For the listing below, work out how many lines hold the word "título" and give that number by itself.
* * *
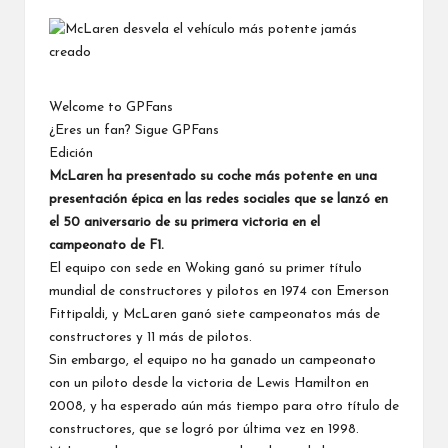
por
Welcome to GPFans
¿Eres un fan? Sigue GPFans
Edición
McLaren
ha presentado su coche más potente en una
presentación épica en las redes sociales que se lanzó en
el 50 aniversario de su primera victoria en el
campeonato de F1.
El equipo con sede en Woking ganó su primer título
mundial de constructores y pilotos en 1974 con Emerson
Fittipaldi, y McLaren ganó siete campeonatos más de
constructores y 11 más de pilotos.
Sin embargo, el equipo no ha ganado un campeonato
con un piloto desde la victoria de Lewis Hamilton en
2008, y ha esperado aún más tiempo para otro título de
constructores, que se logró por última vez en 1998.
* * *
Exercise result. 2